“She wasn’t no wasp,” drawled Henrietta, with indescribable scorn. “She was big around, like a barrel. She was fat, and red, and ugly. I don’t like that woman. And I guess Bertha had a right to run away from her.”
Jessie and Amy looked at each other and nodded. They had both decided that the girl, Bertha, was the one they had seen carried off in the big French car.
“And you don’t know what Bertha was afraid of?” asked Jessie.
“I dunno. She just wrote me—I can read writing—that she was coming to see me at Foley’s. And she never come.”
“Of course you did not hear anything about her when you searched up and down the boulevard the other day?” Amy asked.

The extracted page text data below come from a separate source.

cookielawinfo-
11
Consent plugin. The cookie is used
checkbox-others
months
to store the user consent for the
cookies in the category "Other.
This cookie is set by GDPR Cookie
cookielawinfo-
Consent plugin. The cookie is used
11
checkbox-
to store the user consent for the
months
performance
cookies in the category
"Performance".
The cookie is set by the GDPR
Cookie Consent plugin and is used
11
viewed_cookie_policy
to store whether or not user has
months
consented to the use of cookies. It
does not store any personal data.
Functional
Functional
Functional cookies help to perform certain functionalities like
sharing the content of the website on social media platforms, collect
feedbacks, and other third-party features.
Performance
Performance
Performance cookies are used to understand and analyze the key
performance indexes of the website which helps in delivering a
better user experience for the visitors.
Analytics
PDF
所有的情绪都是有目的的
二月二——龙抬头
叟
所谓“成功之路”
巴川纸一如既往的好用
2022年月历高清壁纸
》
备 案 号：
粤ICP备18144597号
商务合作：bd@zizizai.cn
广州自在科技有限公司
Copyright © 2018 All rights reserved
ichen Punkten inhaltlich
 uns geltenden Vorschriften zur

“There wouldn’t many of ’em answer questions,” said the child gloomily. “Some of ’em shooed me out of their yards before I could ask.”
Amy had undressed the child now down to one scant undergarment. She looked from her bony little body to Jessie, and Amy’s eyes actually filled with tears.
“Aren’t you hungry, honey?” she asked the waif.
“Ain’t I hungry?” scoffed Henrietta. “Ain’t I always hungry? Mrs. Foley says I’m empty as a drum. She can’t fill me up. That’s how I came over here to-day.”
“Because she didn’t give you enough to eat?” demanded Amy, in rising wrath.